Thursday, May 28, 2009

Somebody's Got Some 'Splainin' to Do!

Today was pretty much craptastic from the get-go. The drains in my driveway and inside the garage were blocked with maple keys and mulch that had washed out of the flower beds, so after a night of heavy rain, the garage flooded to a depth of about 4 inches before I managed to get out there and squidge around clearing the drains. There wasn't much in the garage that could be spoiled by muddy water, but my folding chairs got drenched and I can't even wash them and set them outside because it's still freaking raining.

On my way into work this morning, I discovered that some genius at ODOT thought that 8 a.m. on a weekday would be a perfect time to close the center lane of one of the main highways leading into Cleveland. A 35-yard lane closure backed traffic up seven miles and I wound up having a stress headache and being more than an hour late to work.

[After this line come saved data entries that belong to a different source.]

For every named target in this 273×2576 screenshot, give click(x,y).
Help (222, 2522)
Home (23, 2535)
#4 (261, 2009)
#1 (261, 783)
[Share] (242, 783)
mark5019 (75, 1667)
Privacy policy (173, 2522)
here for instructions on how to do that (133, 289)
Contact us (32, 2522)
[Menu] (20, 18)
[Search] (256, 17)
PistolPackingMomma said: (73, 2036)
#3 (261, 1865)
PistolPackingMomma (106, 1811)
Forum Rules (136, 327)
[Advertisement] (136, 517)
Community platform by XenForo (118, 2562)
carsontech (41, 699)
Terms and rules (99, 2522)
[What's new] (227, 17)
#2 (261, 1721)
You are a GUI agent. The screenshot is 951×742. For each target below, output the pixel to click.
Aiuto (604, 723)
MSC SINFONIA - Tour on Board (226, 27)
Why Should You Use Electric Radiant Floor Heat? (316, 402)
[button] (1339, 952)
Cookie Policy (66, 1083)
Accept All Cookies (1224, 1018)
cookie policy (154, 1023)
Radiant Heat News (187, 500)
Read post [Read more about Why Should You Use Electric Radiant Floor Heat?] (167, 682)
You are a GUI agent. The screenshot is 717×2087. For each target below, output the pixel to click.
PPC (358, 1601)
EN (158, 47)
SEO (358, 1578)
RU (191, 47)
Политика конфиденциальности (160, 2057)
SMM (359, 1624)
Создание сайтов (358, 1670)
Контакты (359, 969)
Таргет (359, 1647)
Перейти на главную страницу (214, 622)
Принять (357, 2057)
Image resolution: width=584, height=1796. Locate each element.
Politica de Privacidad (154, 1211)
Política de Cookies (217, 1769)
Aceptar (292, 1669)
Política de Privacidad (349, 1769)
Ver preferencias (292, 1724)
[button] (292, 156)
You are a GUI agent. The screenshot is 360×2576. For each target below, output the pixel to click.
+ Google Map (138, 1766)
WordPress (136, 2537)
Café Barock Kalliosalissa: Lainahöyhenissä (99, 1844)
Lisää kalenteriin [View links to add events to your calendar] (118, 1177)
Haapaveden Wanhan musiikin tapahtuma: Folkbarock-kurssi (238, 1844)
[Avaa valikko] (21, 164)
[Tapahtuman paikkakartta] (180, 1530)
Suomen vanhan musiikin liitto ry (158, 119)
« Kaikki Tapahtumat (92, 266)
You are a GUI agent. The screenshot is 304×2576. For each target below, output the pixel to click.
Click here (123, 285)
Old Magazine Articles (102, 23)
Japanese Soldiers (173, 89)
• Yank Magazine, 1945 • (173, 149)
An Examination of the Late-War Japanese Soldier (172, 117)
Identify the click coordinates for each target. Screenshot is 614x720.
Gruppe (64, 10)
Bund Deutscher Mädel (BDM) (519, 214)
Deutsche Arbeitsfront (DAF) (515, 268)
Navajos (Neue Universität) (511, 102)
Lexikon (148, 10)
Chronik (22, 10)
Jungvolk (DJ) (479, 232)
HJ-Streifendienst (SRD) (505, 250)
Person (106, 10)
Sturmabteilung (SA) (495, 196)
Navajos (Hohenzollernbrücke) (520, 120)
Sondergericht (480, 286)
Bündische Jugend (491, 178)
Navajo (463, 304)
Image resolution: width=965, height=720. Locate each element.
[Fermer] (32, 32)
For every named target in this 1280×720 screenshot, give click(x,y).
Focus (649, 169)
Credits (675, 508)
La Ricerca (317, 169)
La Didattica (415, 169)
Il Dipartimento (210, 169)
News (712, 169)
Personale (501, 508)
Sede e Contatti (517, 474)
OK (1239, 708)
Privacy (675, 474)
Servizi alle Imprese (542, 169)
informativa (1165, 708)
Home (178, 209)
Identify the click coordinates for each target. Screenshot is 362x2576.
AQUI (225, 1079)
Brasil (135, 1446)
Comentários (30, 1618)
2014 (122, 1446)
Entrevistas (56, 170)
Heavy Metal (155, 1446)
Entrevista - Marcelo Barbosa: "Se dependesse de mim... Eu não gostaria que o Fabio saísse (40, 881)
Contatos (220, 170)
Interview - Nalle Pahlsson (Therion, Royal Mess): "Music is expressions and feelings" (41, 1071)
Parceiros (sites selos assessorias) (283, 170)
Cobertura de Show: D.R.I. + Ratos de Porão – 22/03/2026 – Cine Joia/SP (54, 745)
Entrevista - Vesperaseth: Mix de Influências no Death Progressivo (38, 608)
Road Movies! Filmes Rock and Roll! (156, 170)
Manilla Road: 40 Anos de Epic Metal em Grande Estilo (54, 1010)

When I finally got to work, I discovered an error in the index for the book I was planning to build early and discovered that two of the people not in Cleveland that I nonetheless work closely with and like very much are both taking the voluntary separation offer and leaving in the next year. :(

The drive home was hideous, with lousy visibility and slow driving. The garage had drained, but to quote Jeff Foxworthy, "It stinks very much bad in there." However, I discovered a box in front of my side door from Blue Ridge Daylilies, containing a Big Foot lily plant. I haven't decided where I will plant it, but I will put the stepping stone Bigfoot and I made in front of it, wherever it goes.

Thank you very much to whoever sent this, and please 'fess up.

Confession received--it was my lovely friend Mouse from the Lush forum. Thank you, my fellow gardener who is also owned by furkids! <3

The dog I looked at is meeting a family today, so while I am sorry that I missed the opportunity, I hope she finds her forever home.